Na opinião de Raul Valle, diretor de Justiça Socioambiental do WWF-Brasil, a declaração do ministro é equivocada. Ele também argumenta que os pobres, em geral, são as maiores vítimas do processo de destruição ambiental.

No caso do Brasil, não é verdade que se está desmatando para comer. Aqui, o que acontece há séculos, e aumentou consideravelmente nesse último, decorre da apropriação de grandes fazendas. Grande parte [do desmatamento] é para especulação imobiliária. Quando se tem produção de alimentos, é em larga escala, e não é para a mesa do brasileiro.
Raul Valle, da WWF-Brasil

O pesquisador Carlos Nobre também afirma que o padrão de desmatamento brasileiro não tem ligação com a busca por alimento. Ele integra o IPCC (Painel Intergovernamental sobre Mudanças Climáticas, na sigla em inglês), órgão da ONU que estuda as mudanças climáticas.

"Vemos isso [desmatamento para cultivar alimentos] na África, mas por causa da expansão populacional. Mas em hipótese alguma o desmatamento está reduzindo a pobreza lá. Na América do Sul e no sudoeste da Ásia, que também têm as maiores florestas tropicais do planeta, [o desmatamento] é para produção agropecuária.

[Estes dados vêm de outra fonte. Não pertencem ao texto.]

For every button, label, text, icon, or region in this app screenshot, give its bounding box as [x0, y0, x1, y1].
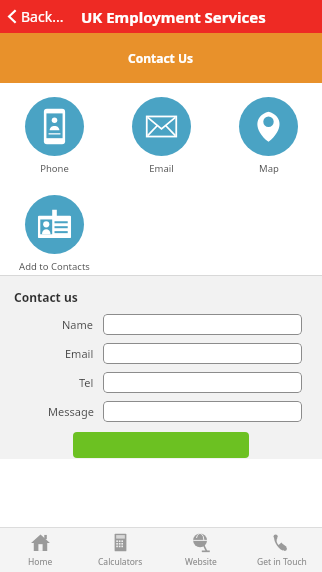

Na Amazônia, é principalmente pecuária", disse.

O modelo de desmatamento no Brasil não reduziu a pobreza, mas concentrou a riqueza na mão do grande agronegócio.
Carlos Nobre, pesquisador

O cientista ainda ressalta que as fazendas da Amazônia têm baixíssima produtividade e gera poucos empregos. "Uma grande fazenda de gado tem pouquíssimo empregados. Em 1.000 hectares, há quatro empregados ganhando um salário mínimo. Não há distribuição alguma de riqueza nesse modelo", afirmou.

"Visão historicamente atrasada e factualmente equivocada"

Segundo Valle, o discurso de Guedes deixa subentendido que o Brasil precisa se desenvolver sem se preocupar com a questão ambiental.

"Isso é uma visão historicamente atrasada e factualmente equivocada. É a reprodução do pensamento de 1972, quando houve em Estocolmo a primeira grande conferência do meio ambiente. O governo brasileiro alegava que não tinha preocupação com a poluição. Na cabeça do governo militar, a poluição era desejável porque era sinônimo de desenvolvimento. Isso levou o Brasil a ter alguns dos maiores índices de poluição do mundo", disse.

Ele citou exemplos de locais extremamente pobres que sofrem com danos ambientais e de ricos que preservaram. "Alagoas não tem quase nada de mata atlântica e não está com IDH [Índice de Desenvolvimento Humano] alto. No outro extremo, temos países como a Suécia, que é superdesenvolvida e nunca desmatou. Há mais de 30 anos a discussão acadêmica já pacificou que isso [a posição de Guedes] é um equívoco", afirma.